EXERCISE DATA:
----

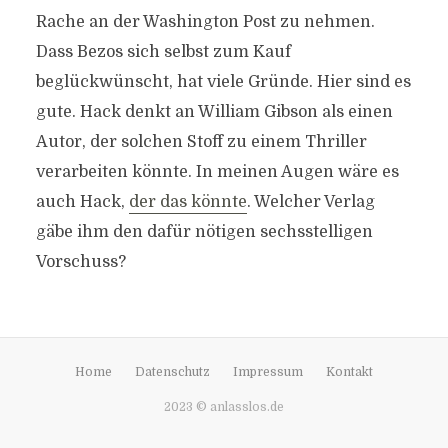
Rache an der Washington Post zu nehmen.
Dass Bezos sich selbst zum Kauf
beglückwünscht, hat viele Gründe. Hier sind es
gute. Hack denkt an William Gibson als einen
Autor, der solchen Stoff zu einem Thriller
verarbeiten könnte. In meinen Augen wäre es
auch Hack,
der das könnte
. Welcher Verlag
gäbe ihm den dafür nötigen sechsstelligen
Vorschuss?
Home
Datenschutz
Impressum
Kontakt
2023 © anlasslos.de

----

WORK TASK:
Output every record above verbatim, excluding images.

EXERCISE SOLUTION:
Rache an der Washington Post zu nehmen.
Dass Bezos sich selbst zum Kauf
beglückwünscht, hat viele Gründe. Hier sind es
gute. Hack denkt an William Gibson als einen
Autor, der solchen Stoff zu einem Thriller
verarbeiten könnte. In meinen Augen wäre es
auch Hack,
der das könnte
. Welcher Verlag
gäbe ihm den dafür nötigen sechsstelligen
Vorschuss?
Home
Datenschutz
Impressum
Kontakt
2023 © anlasslos.de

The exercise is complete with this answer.